_Record excerpts:_
⁂
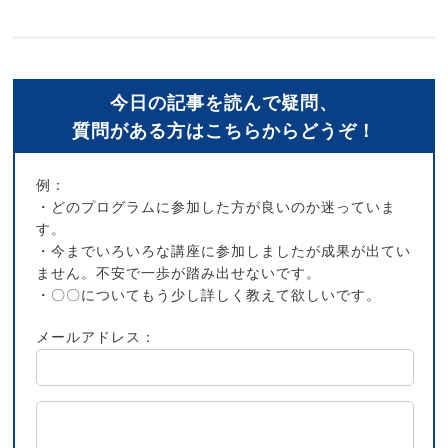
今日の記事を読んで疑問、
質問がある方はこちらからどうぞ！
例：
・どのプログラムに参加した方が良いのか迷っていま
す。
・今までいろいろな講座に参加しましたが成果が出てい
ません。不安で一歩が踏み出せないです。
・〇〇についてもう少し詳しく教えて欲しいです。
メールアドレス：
⁂
_Task brief:_ Each line from the one that holds "ません。不安で一歩が踏み出せないです。" to the end of the records above should be transcribed exactly, both ends included.

_Response:_
ません。不安で一歩が踏み出せないです。
・〇〇についてもう少し詳しく教えて欲しいです。
メールアドレス：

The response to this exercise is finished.